The second objective of our ERC project involves the development of a new nematode imaging and culturing system for studying aging under tightly controlled environmental conditions. We have developed a miniaturized and simplified pump and liquid handling system that allows us to scale up our microfluidic studies, allowing us to observe several microfluidic chips using a single imaging device. Importantly, the new approach solves the technical limitation we encountered, in which air bubbles gradually accumulate in microfluidic devices over the course of measurement. Also as part of the second objective, we have developed and publically released a new version of our image analysis platform that can simultaneously measure the behavioral aging and lifespan across populations of C. elegans. We focused on a specific aspect of behavior that is robustly measured by our imaging approach: the cessation of vigorous movement. Animals cease moving vigorously several days before death, and we reasoned that relating the timing of these two events allows us to better study the dynamics of aging. A manuscript describing this work entitled “A Hierarchical Process Model Links Behavioral Aging and Lifespan in C. elegans” has recently been accepted for publication in PLoS Computational Biology.

The third objective of our ERC project focuses on using genetic and environmental interventions that alter lifespan to study the dynamics of aging. In particular, our project involves generating a multi-scale atlas describing the molecular and phenotypic effects of lifespan-extending interventions in aging. In the early stages of the project, we identified a potential confounding factor present in our original approach: the genetic variants that affect lifespan also tend to affect developmental processes. We became concerned that some aspects of our time-series approach might conflate the effects of interventions on aging with the effects of interventions on development. Therefore, we persued an alternative to genetically-encoded mutants for altering lifespan, reasoning that the auxin-inducible degron (AID) system could be used to intervene in aging only during adulthood, degrading target proteins only after development has ended. Whereas in the project proposal we had suggested that the AID system only be used to validate targets, we have subsequently found that we can deploy the AID system to collect a much more robust multi-scale atlas, an atlas un-confounded by developmental effects. We have generated a set of AID-tagged proteins important in aging which we find to robustly alter lifespan. We have already used this AID line to collect a high-resolution transcriptomic time series, and we will use them in our Asynch-Seq analyses as well. The added advantage of our modified protocol is that the AID system allows us to consider not just a single “dosage” of an intervention, comparing a long-lived mutant population to a wild-type population, but a wide range of lifespans obtained by varying the degree of gene knockdown using a range of auxin concentrations. This graduated approach has already been validated in our “Hierarchical Process model” manuscript and we will be writing up the results of our work an additional manuscript that we expect to pre-print in the second half of 2022.
Finally, during this reporting period we have established in our laboratory a rapid CRISPR genome editing pipeline. The adoption of CRISPR techniques in the lab has been a resounding success, and we can now produce two to four AID-tagged transgenic nematode lines a month. This genome-editing pipeline will crucially support our target-validation efforts during future reporting periods.

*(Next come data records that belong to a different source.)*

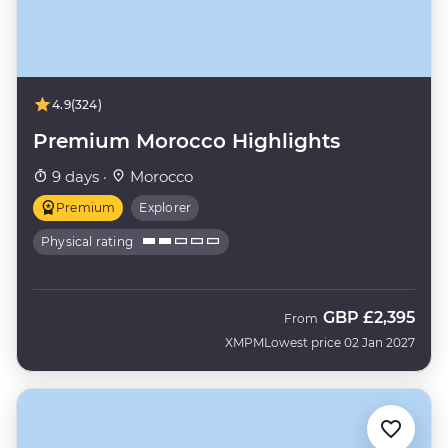
4.9
(324)
Premium Morocco Highlights
9 days ·
Morocco
Premium
Explorer
Physical rating
GBP
£2,395
From
XMPM
Lowest price 02 Jan 2027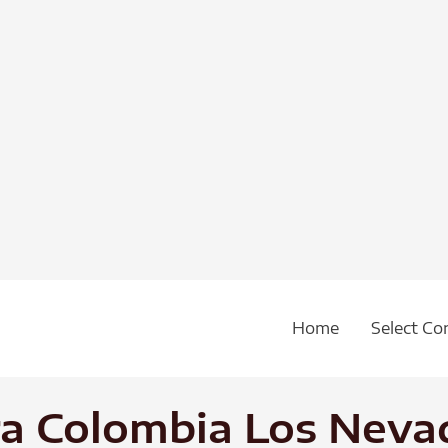
Home
Select Co
ra Colombia Los Neva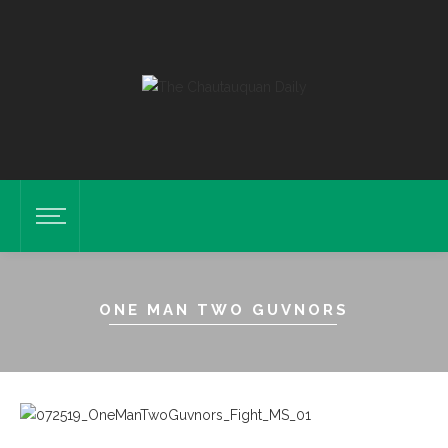
ONE MAN TWO GUVNORS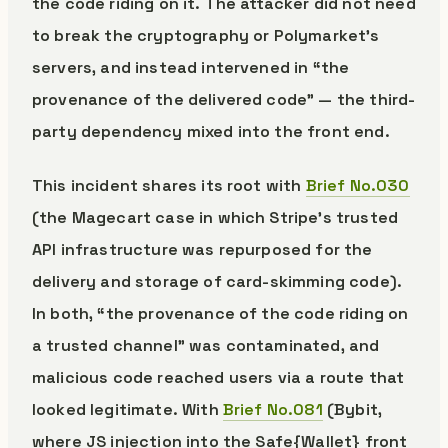
the code riding on it. The attacker did not need
to break the cryptography or Polymarket’s
servers, and instead intervened in “the
provenance of the delivered code” — the third-
party dependency mixed into the front end.
This incident shares its root with
Brief No.030
(the Magecart case in which Stripe’s trusted
API infrastructure was repurposed for the
delivery and storage of card-skimming code).
In both, “the provenance of the code riding on
a trusted channel” was contaminated, and
malicious code reached users via a route that
looked legitimate. With
Brief No.081
(Bybit,
where JS injection into the Safe{Wallet} front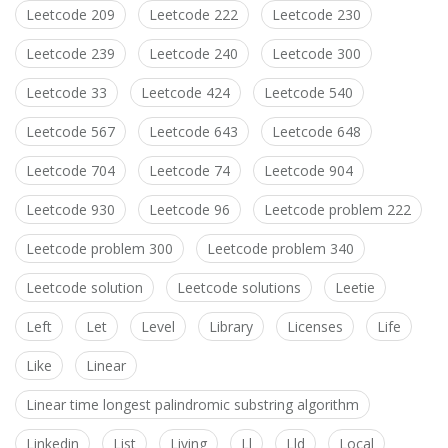
Leetcode 209
Leetcode 222
Leetcode 230
Leetcode 239
Leetcode 240
Leetcode 300
Leetcode 33
Leetcode 424
Leetcode 540
Leetcode 567
Leetcode 643
Leetcode 648
Leetcode 704
Leetcode 74
Leetcode 904
Leetcode 930
Leetcode 96
Leetcode problem 222
Leetcode problem 300
Leetcode problem 340
Leetcode solution
Leetcode solutions
Leetie
Left
Let
Level
Library
Licenses
Life
Like
Linear
Linear time longest palindromic substring algorithm
Linkedin
List
Living
Ll
Lld
Local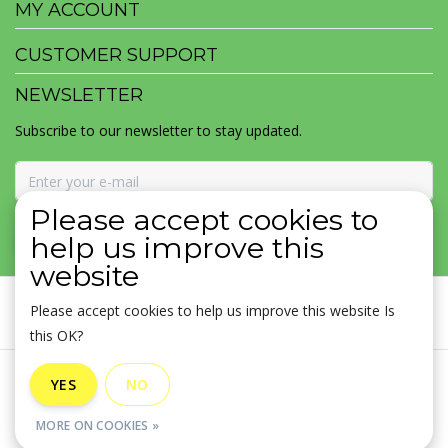
MY ACCOUNT
CUSTOMER SUPPORT
NEWSLETTER
Subscribe to our newsletter to stay updated.
Please accept cookies to
SUBSCRIBE
help us improve this
website
Please accept cookies to help us improve this website Is
this OK?
General terms & conditions
|
Disclaimer
|
Privacy policy
|
YES
NO
Sitemap
|
RSS Feed
MORE ON COOKIES »
© Copyright 2026 - MOJOMALA LLC | Realisatie
InStijl Media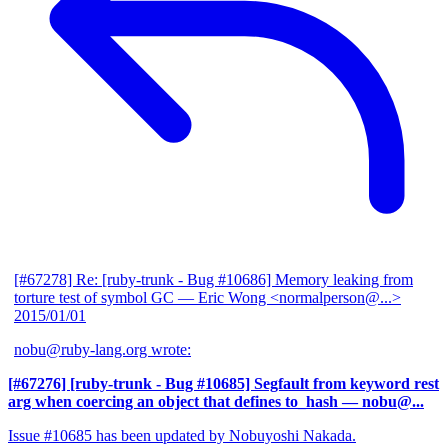
[#67278] Re: [ruby-trunk - Bug #10686] Memory leaking from
torture test of symbol GC
— Eric Wong <normalperson@...>
2015/01/01
nobu@ruby-lang.org wrote:
[#67276] [ruby-trunk - Bug #10685] Segfault from keyword rest
arg when coercing an object that defines to_hash
— nobu@...
Issue #10685 has been updated by Nobuyoshi Nakada.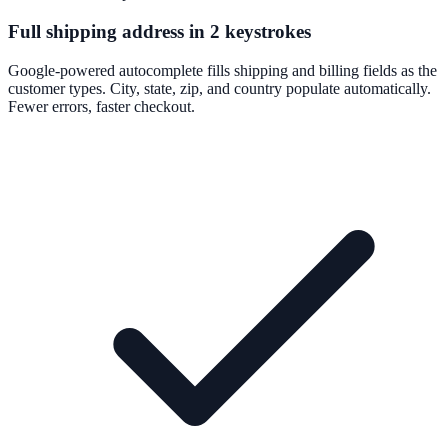
Full shipping address in 2 keystrokes
Google-powered autocomplete fills shipping and billing fields as the
customer types. City, state, zip, and country populate automatically.
Fewer errors, faster checkout.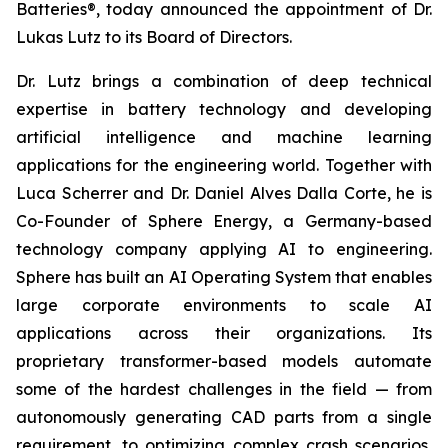
Batteries®, today announced the appointment of Dr.
Lukas Lutz to its Board of Directors.
Dr. Lutz brings a combination of deep technical
expertise in battery technology and developing
artificial intelligence and machine learning
applications for the engineering world. Together with
Luca Scherrer and Dr. Daniel Alves Dalla Corte, he is
Co-Founder of Sphere Energy, a Germany-based
technology company applying AI to engineering.
Sphere has built an AI Operating System that enables
large corporate environments to scale AI
applications across their organizations. Its
proprietary transformer-based models automate
some of the hardest challenges in the field — from
autonomously generating CAD parts from a single
requirement, to optimizing complex crash scenarios,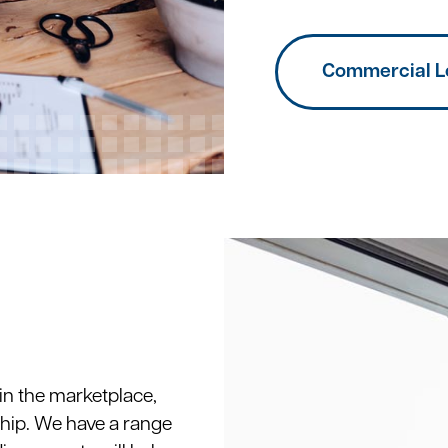
Commercial L
 in the marketplace,
hip. We have a range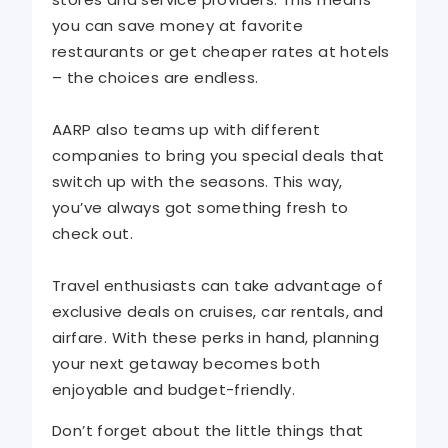
you can save money at favorite
restaurants or get cheaper rates at hotels
– the choices are endless.
AARP also teams up with different
companies to bring you special deals that
switch up with the seasons. This way,
you’ve always got something fresh to
check out.
Travel enthusiasts can take advantage of
exclusive deals on cruises, car rentals, and
airfare. With these perks in hand, planning
your next getaway becomes both
enjoyable and budget-friendly.
Don’t forget about the little things that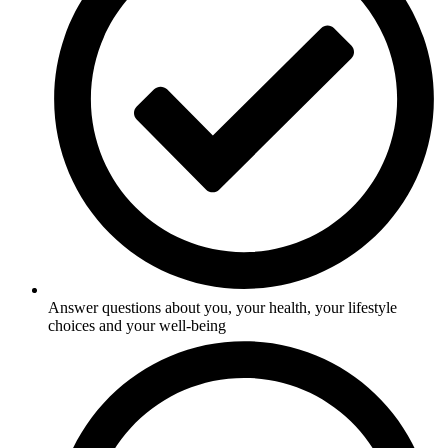
Answer questions about you, your health, your lifestyle
choices and your well-being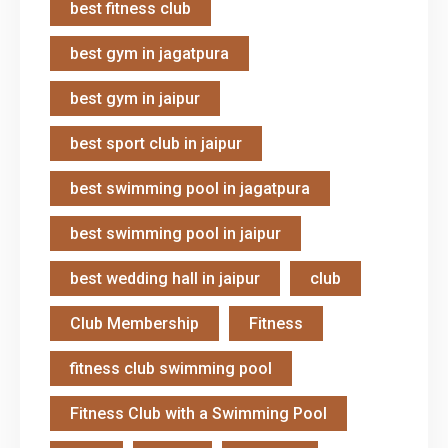
best fitness club
best gym in jagatpura
best gym in jaipur
best sport club in jaipur
best swimming pool in jagatpura
best swimming pool in jaipur
best wedding hall in jaipur
club
Club Membership
Fitness
fitness club swimming pool
Fitness Club with a Swimming Pool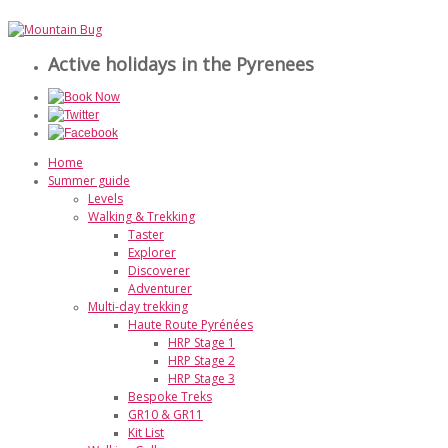
Active holidays in the Pyrenees
Home
Summer guide
Levels
Walking & Trekking
Taster
Explorer
Discoverer
Adventurer
Multi-day trekking
Haute Route Pyrénées
HRP Stage 1
HRP Stage 2
HRP Stage 3
Bespoke Treks
GR10 & GR11
Kit List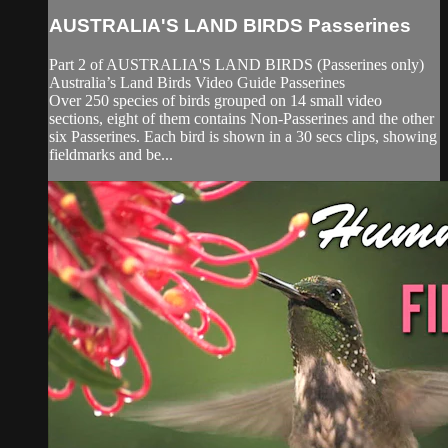
AUSTRALIA'S LAND BIRDS Passerines
Part 2 of AUSTRALIA'S LAND BIRDS (Passerines only)
Australia’s Land Birds Video Guide Passerines
Over 250 species of birds grouped on 14 small video
sections, eight of them contains Non-Passerines and the other
six Passerines. Each bird is shown in a 30 secs clips, showing
fieldmarks and be...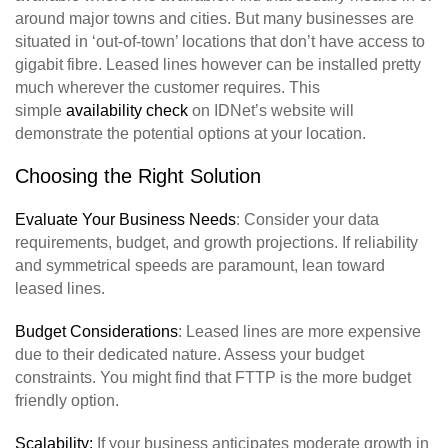
around major towns and cities. But many businesses are
situated in ‘out-of-town’ locations that don’t have access to
gigabit fibre. Leased lines however can be installed pretty
much wherever the customer requires. This
simple
availability check
on IDNet’s website will
demonstrate the potential options at your location.
Choosing the Right Solution
Evaluate Your Business Needs
: Consider your data
requirements, budget, and growth projections. If reliability
and symmetrical speeds are paramount, lean toward
leased lines.
Budget Considerations
: Leased lines are more expensive
due to their dedicated nature. Assess your budget
constraints. You might find that FTTP is the more budget
friendly option.
Scalability:
If your business anticipates moderate growth in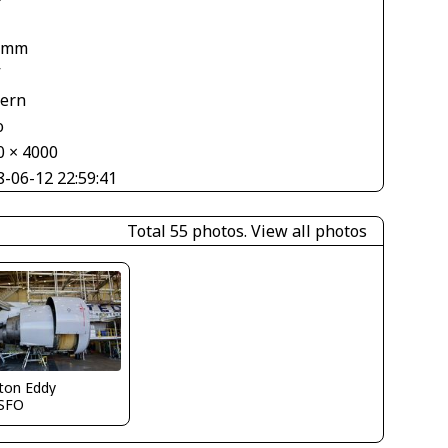
 mm
V
tern
o
0 × 4000
8-06-12 22:59:41
Total 55 photos.
View all photos
ton Eddy
SFO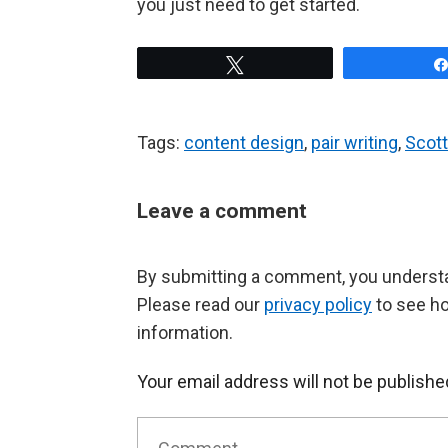
you just need to get started.
Tweet
Tags:
content design
,
pair writing
,
Scott
Leave a comment
By submitting a comment, you understan
Please read our
privacy policy
to see h
information.
Your email address will not be publishe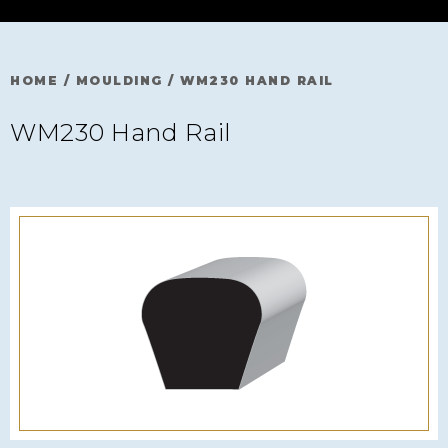
HOME
/
MOULDING
/
WM230 HAND RAIL
WM230 Hand Rail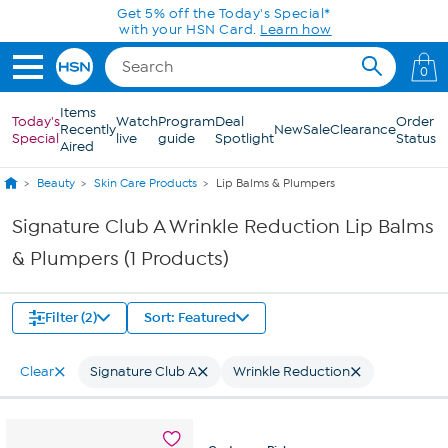
Skip to Main Content
Get 5% off the Today's Special*
with your HSN Card.
Learn how
0
Items
Today's
Watch
Program
Deal
Order
Recently
New
Sale
Clearance
Special
live
guide
Spotlight
Status
Aired
Beauty
Skin Care Products
Lip Balms & Plumpers
Signature Club A Wrinkle Reduction Lip Balms
& Plumpers (1 Products)
Filter (2)
Sort: Featured
Clear
Signature Club A
Wrinkle Reduction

We continue to pursue the project goals as outlined in the proposal, applying our methods to characterize a variety of genetic and environmental perturbations to aging. This work moves beyond the state of the art by 1) developing and validating a new single-nematode transcriptomic approach 2) developing and validating an approach for mapping physiologic networks in aging using population asynchrony, which we call “Asynch-Seq” as described in the previous section 3) Application of our new vermiculture system for measuring movement and lifespan at large scale using our automated imaging system 4) assembling a multi-scale atlas of interventions in aging.